Boots
Créateurs : Andy Parker et Norman Lear
Genre : Comédie, Drame
Acteurs et actrices : Miles Heizer, Liam Oh, Vera Farmiga
Nationalité : USA
Date de sortie : 9 octobre 2025
Et si on mélangeait Full Metal Jacket, Koh-Lanta et Orange Is the New Black ? C’est le sentiment que laisse Boots, une série sur l’appartenance et les masculinités au sein de l’armée Etats-Unienne en 1990. Ni pamphlet antimilitariste ni manifeste queer assumé, la série tente une subversion timide.
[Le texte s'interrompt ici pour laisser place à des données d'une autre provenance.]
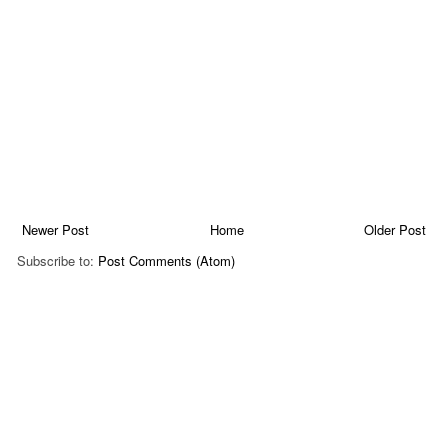
Newer Post
Home
Older Post
Subscribe to:
Post Comments (Atom)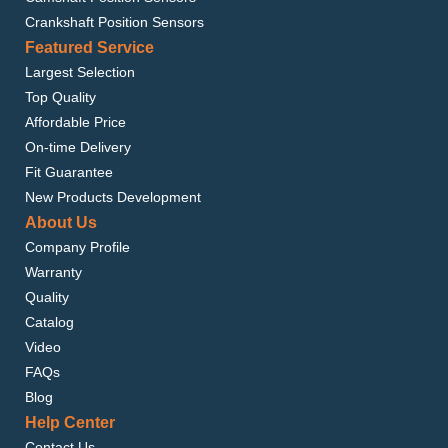
Crankshaft Position Sensors
Featured Service
Largest Selection
Top Quality
Affordable Price
On-time Delivery
Fit Guarantee
New Products Development
About Us
Company Profile
Warranty
Quality
Catalog
Video
FAQs
Blog
Help Center
Contact Us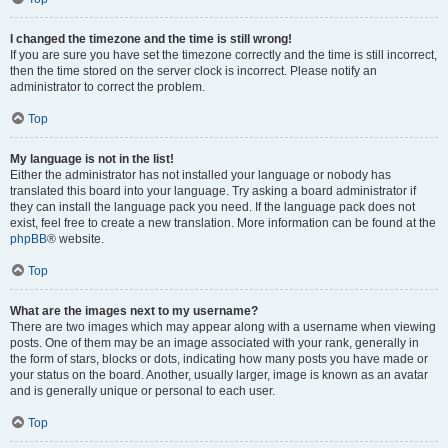
I changed the timezone and the time is still wrong!
If you are sure you have set the timezone correctly and the time is still incorrect,
then the time stored on the server clock is incorrect. Please notify an
administrator to correct the problem.
Top
My language is not in the list!
Either the administrator has not installed your language or nobody has
translated this board into your language. Try asking a board administrator if
they can install the language pack you need. If the language pack does not
exist, feel free to create a new translation. More information can be found at the
phpBB
® website.
Top
What are the images next to my username?
There are two images which may appear along with a username when viewing
posts. One of them may be an image associated with your rank, generally in
the form of stars, blocks or dots, indicating how many posts you have made or
your status on the board. Another, usually larger, image is known as an avatar
and is generally unique or personal to each user.
Top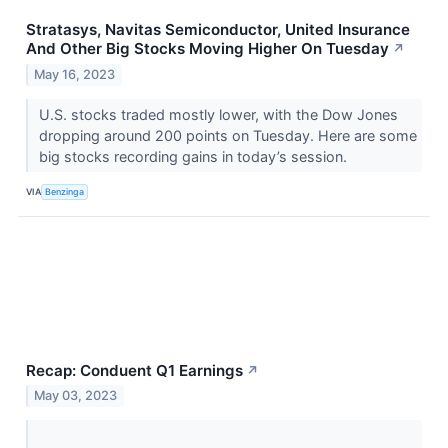
Stratasys, Navitas Semiconductor, United Insurance
And Other Big Stocks Moving Higher On Tuesday
↗
May 16, 2023
U.S. stocks traded mostly lower, with the Dow Jones
dropping around 200 points on Tuesday. Here are some
big stocks recording gains in today’s session.
VIA
Benzinga
Recap: Conduent Q1 Earnings
↗
May 03, 2023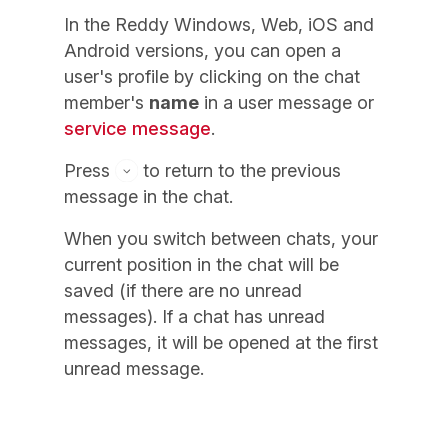
In the Reddy Windows, Web, iOS and
Android versions, you can open a
user's profile by clicking on the chat
member's
name
in a user message or
service message
.
Press
to return to the previous
message in the chat.
When you switch between chats, your
current position in the chat will be
saved (if there are no unread
messages). If a chat has unread
messages, it will be opened at the first
unread message.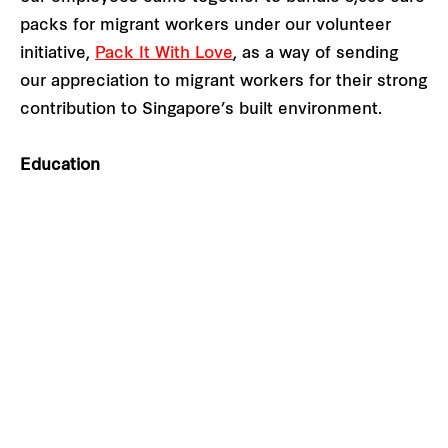
packs for migrant workers under our volunteer
initiative,
Pack It With Love
, as a way of sending
our appreciation to migrant workers for their strong
contribution to Singapore’s built environment.
Education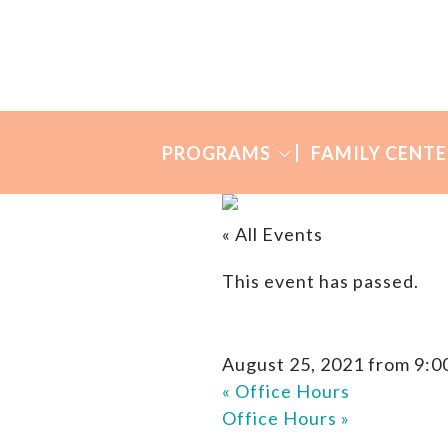
Skip
Skip
to
to
Many
primary
main
Mothers
navigation
content
PROGRAMS
FAMILY CENTE
« All Events
This event has passed.
August 25, 2021 from 9:0
«
Office Hours
Office Hours
»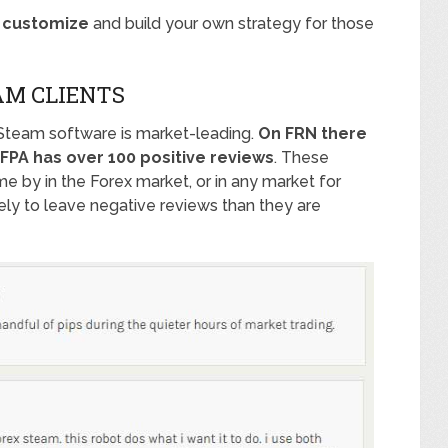
o customize
and build your own strategy for those
AM CLIENTS
Steam software is market-leading.
On FRN there
FPA has over 100 positive reviews
. These
me by in the Forex market, or in any market for
ly to leave negative reviews than they are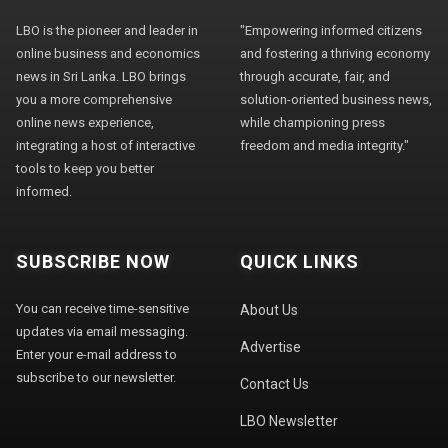
LBO is the pioneer and leader in
"Empowering informed citizens
online business and economics
and fostering a thriving economy
news in Sri Lanka. LBO brings
through accurate, fair, and
you a more comprehensive
solution-oriented business news,
online news experience,
while championing press
integrating a host of interactive
freedom and media integrity."
tools to keep you better
informed.
SUBSCRIBE NOW
QUICK LINKS
You can receive time-sensitive
About Us
updates via email messaging.
Advertise
Enter your e-mail address to
subscribe to our newsletter.
Contact Us
LBO Newsletter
Adaptée des mémoires The Pink Marine de Greg Cope White — scénariste également sur la série —, Boots s’ouvre sur une scène de harcèlement malheureusement trop familière pour les personnes queer. Cameron « Cam » Cope est un jeune homme gay de 18 ans dans un lycée perdu d’une petite ville puritaine, entouré de harceleurs, d’une mère démissionnaire et de son meilleur ami hétéro, Ray. Cam veut que sa vie change. Il ne veut plus être une victime. Quand Ray lui propose de devenir Marine et de suivre l’entraînement intensif de treize semaines censé faire de lui un homme, un vrai, Cam hésite à peine. Mais en 1990, il est illégal d’être homosexuel au sein de l’armée Etats-Unienne.
Bien que Full Metal Jacket soit cité dès le premier épisode, Boots est loin d’être un pamphlet antimilitariste frontal. Le sujet s’y prête pourtant, mais la série ne saisit jamais pleinement l’occasion d’être incisive ou provocatrice. Même lorsqu’elle se veut tragique elle expédie un peu vite la gravité au profit d’une quête de guérison. Quelques symboles tentent de baliser les traumatismes, mais ils sont souvent réduits à de simples outils narratifs (comme le sempiternel trope du bourreau dont le trauma justifie les actes). Au vu des jolis plans dans les nombreuses scènes de douche, on aurait aimé un regard queer plus affirmé, plus insolent, pour contrebalancer l’horreur des discriminations subies par les personnages — et par Greg Cope White lui-même.
Trop tiède pour être contestataire ou camp*, la série offre tout de même des pistes de réflexion réjouissantes sur la masculinité idéale et les manières de la contourner. La plupart des personnages sont des garçons perdus, exclus de la société, en quête d’un but, d’une reconnaissance, et surtout d’appartenance. On le répète d’ailleurs régulièrement au cours des huit épisodes : « Once a Marine, always a Marine », devise d’une famille qu’on ne peut plus quitter.
Les portraits approfondis de certains personnages secondaires aident à s’attacher à eux et à souhaiter, malgré toutes les horreurs qu’ils subissent (If you don’t cry at Boot Camp, you ain’t doing it right), que oui, ils deviennent enfin des hommes, des vrais. Depuis son canapé, on peut même trouver le plaisir simple de parier sur celui qui sera “l’homme d’honneur”, ou celui qui provoquera les combats de nourriture (après tout, ce sont des adolescents comme les autres).
La liesse et le karaoké finaux auraient pu faire de Boots une série divertissante et bien-pensante, qui effleure ses nombreuses thématiques sans jamais les creuser. Mais les deux dernières minutes prouvent que la série a du cœur, et rétablissent la gravité nécessaire : celle d’un monde où de jeunes gens, en quête de place dans une société qui les rejette, se transforment effectivement en machines à tuer ou en chair à canon.
Au terme de son parcours initiatique, Boots rappelle qu’on ne naît pas soldat : on le devient, souvent malgré soi. Et si l’armée enseigne à ses jeunes recrues à rester « Semper Fi », toujours fidèles, la série interroge — doucement mais sûrement — à quoi cette fidélité condamne.
*L’esthétique camp joue sur l’exagération, le grotesque, la provocation et l’ironie et émerge comme une forme de sensibilité importante dans la culture des années 1960. Le style camp est aussi décrit comme un regard propre à la sous-culture gay masculine, et queer en général.